HRLHA reported in its "Ethiopia: The TPLF Hidden Agenda of Reducing the Oromo Population Must be stopped" on April 17, 2016 that the Oromia regional State has fallen under the TPLF Security intelligence officer generals' control when they removed the civil administration and declared unofficial martial law as of February 26, 2016. The recent declaration is designed to legitimize the previous military administration of TPLF government.
The protests in Oromia regional state, which have continued steadily since November 2015, escalated on October 2, 2016 after many Oromo people were killed by the Agazi force on the ground supported by helicopter gunships at the Irrecha Festival - which left reportedly at least 600 civilians dead and thousands wounded.
The Oromo nation has been under attack since November 2015 when Oromo protests restarted in West Showa, Ginchi town. The protests demanded that the Chilimo forest clearing by land buyers should stop. In response to the peaceful protest against the land grabs- which included the Addis Ababa Master plan- the TPLF/EPRDF deployed its Killing Squad Agazi force to quell the protests. In the past eleven protest months, including the October 2, 2016 Irrecha festival massacre, an estimated 2000 civilians have been killed and several thousands have been taken to detention centers.
Despite the brutalities committed against Oromo civilians during the past eleven months, the international community has not made a concerted response to end the crisis in Oromia.
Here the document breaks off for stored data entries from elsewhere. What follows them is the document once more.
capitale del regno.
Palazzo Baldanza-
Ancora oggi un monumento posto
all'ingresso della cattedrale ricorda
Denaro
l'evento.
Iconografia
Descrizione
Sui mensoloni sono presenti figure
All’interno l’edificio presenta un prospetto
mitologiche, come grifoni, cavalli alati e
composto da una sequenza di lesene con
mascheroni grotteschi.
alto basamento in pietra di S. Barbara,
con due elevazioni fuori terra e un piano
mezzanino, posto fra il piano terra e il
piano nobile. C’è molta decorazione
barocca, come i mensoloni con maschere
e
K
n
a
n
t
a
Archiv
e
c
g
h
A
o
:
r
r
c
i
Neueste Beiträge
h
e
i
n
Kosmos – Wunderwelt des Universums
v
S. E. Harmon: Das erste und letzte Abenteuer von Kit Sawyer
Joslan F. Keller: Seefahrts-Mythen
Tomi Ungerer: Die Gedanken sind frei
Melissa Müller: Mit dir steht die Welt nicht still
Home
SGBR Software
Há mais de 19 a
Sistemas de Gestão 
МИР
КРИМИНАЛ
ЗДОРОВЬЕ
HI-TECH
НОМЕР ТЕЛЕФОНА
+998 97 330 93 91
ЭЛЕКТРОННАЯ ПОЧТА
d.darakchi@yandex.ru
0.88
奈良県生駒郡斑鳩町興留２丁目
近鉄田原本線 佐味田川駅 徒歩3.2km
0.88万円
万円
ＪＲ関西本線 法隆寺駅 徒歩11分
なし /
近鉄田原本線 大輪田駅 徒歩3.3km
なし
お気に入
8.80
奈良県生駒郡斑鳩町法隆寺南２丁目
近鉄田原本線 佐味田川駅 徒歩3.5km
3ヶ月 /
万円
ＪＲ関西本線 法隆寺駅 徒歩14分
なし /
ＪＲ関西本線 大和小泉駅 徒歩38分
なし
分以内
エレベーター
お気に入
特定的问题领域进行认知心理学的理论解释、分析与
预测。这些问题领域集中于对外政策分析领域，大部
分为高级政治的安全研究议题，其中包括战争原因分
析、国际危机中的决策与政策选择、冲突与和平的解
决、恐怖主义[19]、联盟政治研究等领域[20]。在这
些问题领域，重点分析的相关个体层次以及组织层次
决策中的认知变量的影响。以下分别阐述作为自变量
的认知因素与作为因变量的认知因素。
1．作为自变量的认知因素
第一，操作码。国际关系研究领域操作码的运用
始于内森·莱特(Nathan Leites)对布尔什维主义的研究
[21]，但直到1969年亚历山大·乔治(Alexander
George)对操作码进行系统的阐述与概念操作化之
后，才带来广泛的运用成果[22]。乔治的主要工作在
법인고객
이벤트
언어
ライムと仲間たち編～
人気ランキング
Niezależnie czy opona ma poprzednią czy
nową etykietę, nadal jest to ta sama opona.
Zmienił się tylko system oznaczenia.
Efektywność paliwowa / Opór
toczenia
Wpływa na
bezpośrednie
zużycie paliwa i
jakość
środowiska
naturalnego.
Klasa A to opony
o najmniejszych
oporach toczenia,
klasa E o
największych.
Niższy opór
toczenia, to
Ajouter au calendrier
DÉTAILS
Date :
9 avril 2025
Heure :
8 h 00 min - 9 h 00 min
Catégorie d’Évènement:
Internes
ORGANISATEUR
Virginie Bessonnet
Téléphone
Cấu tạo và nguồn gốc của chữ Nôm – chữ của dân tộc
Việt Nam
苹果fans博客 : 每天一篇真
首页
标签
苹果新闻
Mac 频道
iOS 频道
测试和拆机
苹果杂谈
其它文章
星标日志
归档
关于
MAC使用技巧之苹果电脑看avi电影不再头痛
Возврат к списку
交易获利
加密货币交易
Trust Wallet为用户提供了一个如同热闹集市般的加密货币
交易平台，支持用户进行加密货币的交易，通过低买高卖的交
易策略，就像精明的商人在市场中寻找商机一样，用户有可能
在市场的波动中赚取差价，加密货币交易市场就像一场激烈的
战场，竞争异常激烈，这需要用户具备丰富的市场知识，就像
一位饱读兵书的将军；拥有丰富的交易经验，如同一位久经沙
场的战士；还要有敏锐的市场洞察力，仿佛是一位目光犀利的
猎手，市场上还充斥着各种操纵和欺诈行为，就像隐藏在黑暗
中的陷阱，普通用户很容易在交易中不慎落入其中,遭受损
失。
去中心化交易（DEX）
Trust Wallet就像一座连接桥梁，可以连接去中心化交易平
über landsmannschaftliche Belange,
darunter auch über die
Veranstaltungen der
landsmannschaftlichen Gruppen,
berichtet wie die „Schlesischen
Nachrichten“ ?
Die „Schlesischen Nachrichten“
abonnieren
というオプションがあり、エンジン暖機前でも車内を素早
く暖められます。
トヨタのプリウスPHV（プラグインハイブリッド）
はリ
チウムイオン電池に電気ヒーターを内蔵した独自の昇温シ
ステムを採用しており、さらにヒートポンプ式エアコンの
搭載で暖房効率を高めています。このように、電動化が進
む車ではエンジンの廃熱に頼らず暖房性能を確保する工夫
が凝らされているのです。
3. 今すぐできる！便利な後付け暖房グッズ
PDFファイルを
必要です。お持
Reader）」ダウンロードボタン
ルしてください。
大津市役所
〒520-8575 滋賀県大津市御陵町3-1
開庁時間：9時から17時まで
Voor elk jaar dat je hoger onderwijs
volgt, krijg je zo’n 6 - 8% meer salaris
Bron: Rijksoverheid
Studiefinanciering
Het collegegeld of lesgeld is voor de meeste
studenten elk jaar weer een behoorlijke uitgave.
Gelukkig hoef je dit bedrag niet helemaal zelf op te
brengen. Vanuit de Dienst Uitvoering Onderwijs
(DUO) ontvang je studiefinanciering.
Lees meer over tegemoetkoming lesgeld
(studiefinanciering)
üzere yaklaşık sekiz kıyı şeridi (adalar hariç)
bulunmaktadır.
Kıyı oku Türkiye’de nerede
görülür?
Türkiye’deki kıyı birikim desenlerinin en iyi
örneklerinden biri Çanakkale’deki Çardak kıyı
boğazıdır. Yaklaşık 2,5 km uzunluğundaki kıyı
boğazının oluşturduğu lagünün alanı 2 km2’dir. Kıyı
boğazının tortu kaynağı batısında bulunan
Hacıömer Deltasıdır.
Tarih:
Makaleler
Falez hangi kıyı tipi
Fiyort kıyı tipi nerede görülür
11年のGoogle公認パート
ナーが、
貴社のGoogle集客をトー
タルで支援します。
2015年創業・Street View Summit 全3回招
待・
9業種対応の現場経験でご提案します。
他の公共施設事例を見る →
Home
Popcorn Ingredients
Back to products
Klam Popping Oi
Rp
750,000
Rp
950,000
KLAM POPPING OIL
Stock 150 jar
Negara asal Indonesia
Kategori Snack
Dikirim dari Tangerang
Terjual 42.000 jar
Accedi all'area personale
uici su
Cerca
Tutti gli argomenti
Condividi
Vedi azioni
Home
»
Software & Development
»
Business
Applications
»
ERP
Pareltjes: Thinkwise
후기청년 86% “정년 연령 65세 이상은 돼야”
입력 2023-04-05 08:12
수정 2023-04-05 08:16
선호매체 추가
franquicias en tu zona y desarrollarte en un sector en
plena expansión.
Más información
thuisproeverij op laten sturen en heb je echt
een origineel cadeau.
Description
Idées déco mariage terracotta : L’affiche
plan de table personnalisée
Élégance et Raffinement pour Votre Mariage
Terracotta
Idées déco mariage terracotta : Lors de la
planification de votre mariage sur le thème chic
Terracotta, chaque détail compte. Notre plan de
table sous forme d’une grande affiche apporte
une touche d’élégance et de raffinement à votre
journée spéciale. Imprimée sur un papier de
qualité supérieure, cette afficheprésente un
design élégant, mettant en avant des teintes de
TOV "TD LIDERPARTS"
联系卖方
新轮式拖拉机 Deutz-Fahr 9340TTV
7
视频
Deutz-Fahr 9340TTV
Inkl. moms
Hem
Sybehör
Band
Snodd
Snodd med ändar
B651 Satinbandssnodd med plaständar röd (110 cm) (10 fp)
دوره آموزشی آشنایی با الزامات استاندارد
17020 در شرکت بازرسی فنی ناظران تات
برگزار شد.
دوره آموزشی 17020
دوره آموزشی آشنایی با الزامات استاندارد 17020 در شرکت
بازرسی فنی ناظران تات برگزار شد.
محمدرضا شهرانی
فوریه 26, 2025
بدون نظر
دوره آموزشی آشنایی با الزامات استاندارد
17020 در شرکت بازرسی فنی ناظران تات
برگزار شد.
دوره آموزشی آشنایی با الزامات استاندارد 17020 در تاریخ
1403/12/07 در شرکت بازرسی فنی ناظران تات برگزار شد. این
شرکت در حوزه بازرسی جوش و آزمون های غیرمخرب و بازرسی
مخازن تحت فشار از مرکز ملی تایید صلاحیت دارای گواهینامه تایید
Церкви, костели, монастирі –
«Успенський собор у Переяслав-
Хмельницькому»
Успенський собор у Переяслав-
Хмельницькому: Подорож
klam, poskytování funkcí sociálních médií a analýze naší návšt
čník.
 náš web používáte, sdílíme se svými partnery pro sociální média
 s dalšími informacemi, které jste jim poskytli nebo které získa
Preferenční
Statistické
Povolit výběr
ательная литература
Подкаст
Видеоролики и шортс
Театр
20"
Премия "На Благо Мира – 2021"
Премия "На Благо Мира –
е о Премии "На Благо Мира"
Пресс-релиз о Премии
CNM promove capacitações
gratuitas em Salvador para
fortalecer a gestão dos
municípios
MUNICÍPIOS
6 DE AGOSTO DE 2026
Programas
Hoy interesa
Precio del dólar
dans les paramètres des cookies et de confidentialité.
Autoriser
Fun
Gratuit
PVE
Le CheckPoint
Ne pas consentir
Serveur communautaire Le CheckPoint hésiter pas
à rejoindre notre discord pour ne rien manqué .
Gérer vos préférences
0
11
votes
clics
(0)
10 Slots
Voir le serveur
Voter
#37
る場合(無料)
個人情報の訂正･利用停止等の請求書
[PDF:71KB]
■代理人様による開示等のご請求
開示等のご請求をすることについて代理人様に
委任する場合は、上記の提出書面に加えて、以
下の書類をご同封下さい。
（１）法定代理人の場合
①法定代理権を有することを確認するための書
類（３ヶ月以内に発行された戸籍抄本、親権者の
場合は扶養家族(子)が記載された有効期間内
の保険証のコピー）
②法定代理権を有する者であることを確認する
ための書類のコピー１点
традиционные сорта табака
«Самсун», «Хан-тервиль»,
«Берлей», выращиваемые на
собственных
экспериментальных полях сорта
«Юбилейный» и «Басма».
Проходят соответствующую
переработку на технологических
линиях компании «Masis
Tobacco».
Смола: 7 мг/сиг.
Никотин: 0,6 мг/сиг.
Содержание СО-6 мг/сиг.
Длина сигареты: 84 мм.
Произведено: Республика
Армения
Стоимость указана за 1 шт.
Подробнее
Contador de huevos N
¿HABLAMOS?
The Human Rights League of the Horn of Africa has appealed several times to the world community, including the UN Human Rights Council, UN Security Council and Donor States such as USA, Canada, UK, Sweden and Norway to put pressure on the government of Ethiopia to respect the constitution of the country and International human rights standards to solve the political crisis in the country in general and in Oromia regional state in particular.
HRLHA is deeply concerned that if International Communities fail in responding to the killings presently taking place in Oromia Regional State as soon as possible, this could lead to a genocide comparable to those in Rwanda (1994), in Yugoslavia (1998) and in Darfur, Sudan (2003).
Therefore, the HRLHA respectfully demands that the International community including the UN Security Council take concrete actions by:
1. Using its influence to put pressure on the Ethiopian government to respect international human rights, its own promised obligations, as well as domestic and International laws and refrain from its ethnic cleansing and respect the fundamental rights of Oromo Nation
2. Passing a decision to intervene to stop the killings in Oromia using the mandate of the three pillars of the responsibility to protect, as stipulated in the Outcome Document of the 2005 United Nations World Summit (A/RES/60/1, para. 138-140) and formulated in the Secretary – General’s 2009 Report (A/63/677) on implementing the responsibility to protect :
A. The State carries the primary responsibility for protecting populations from genocide, war crimes, crimes against humanity and ethnic cleansing, and their incitement;
B. The international community has a responsibility to encourage and assist States in fulfilling this responsibility;
C. The international community has a responsibility to use appropriate diplomatic, humanitarian and other means to protect populations from these crimes. If a State is manifestly failing to protect its populations, the international community must be prepared to take collective action to protect populations, in accordance with the Charter of the United Nations.